◆ SOURCE INFORMATION
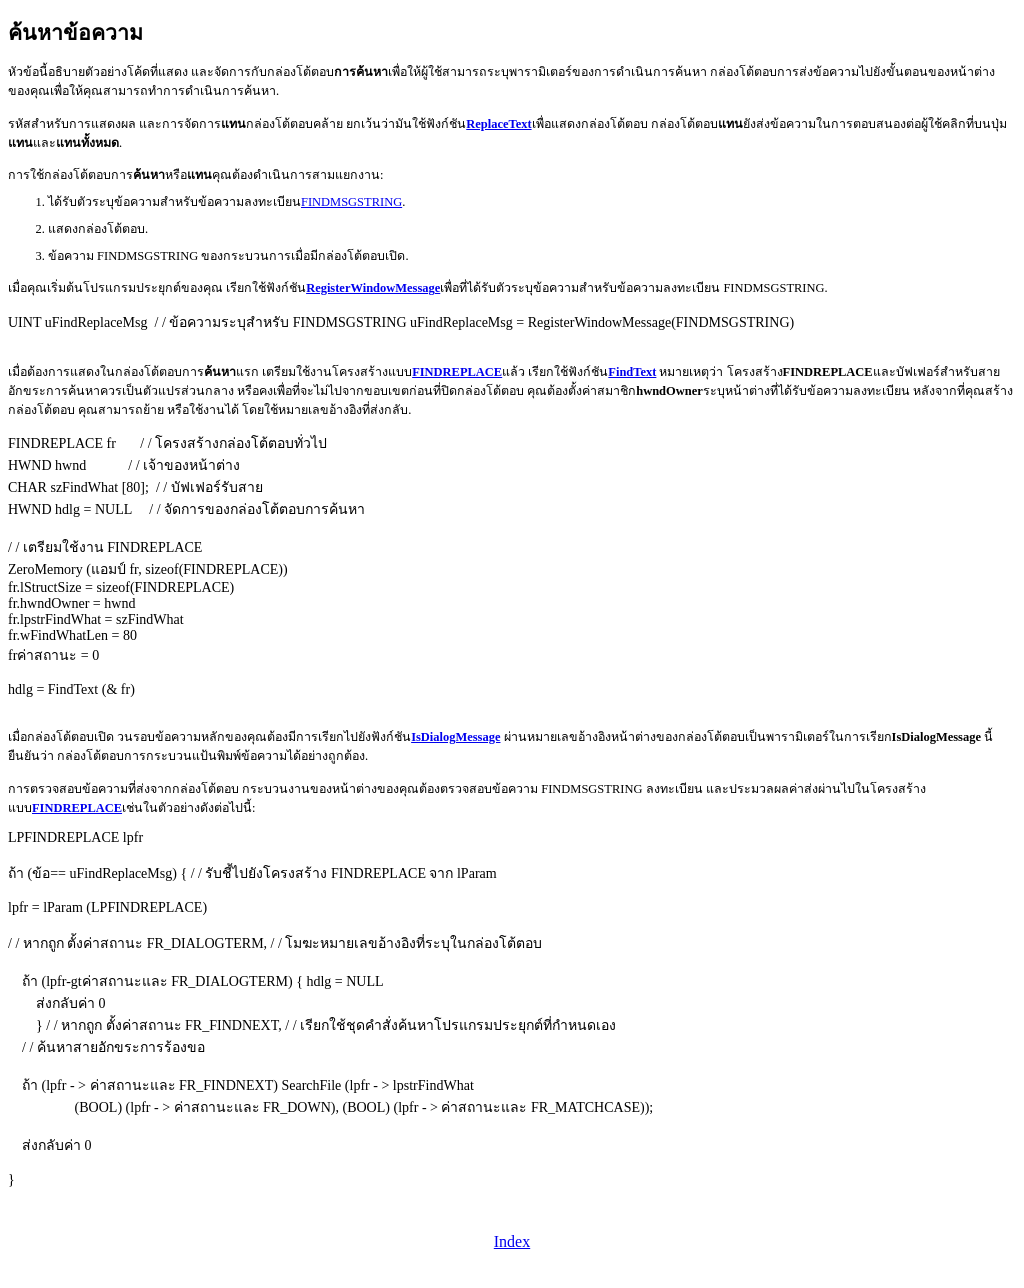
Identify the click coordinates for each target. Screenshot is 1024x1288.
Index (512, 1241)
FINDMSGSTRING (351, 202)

* * *

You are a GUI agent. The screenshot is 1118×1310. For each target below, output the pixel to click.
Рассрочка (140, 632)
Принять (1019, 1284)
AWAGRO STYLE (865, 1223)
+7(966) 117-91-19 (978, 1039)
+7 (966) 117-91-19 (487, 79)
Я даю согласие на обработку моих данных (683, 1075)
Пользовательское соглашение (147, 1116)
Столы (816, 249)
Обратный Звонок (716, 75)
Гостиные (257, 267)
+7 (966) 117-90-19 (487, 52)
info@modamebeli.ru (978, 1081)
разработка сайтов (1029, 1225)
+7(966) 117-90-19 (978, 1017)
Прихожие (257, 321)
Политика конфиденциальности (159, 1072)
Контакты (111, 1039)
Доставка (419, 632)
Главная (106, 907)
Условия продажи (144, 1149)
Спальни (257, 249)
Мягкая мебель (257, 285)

--

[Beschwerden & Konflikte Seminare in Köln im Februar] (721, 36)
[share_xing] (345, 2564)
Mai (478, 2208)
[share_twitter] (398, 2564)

◆ THE PROBLEM
Only one part of the material above is to be transcribed, namely the lines starting with the line that has "Главная (106, 907)" and going on through the line that has "Мягкая мебель (257, 285)", exactly as they stand.

◆ YOUR RESPONSE
Главная (106, 907)
Условия продажи (144, 1149)
Спальни (257, 249)
Мягкая мебель (257, 285)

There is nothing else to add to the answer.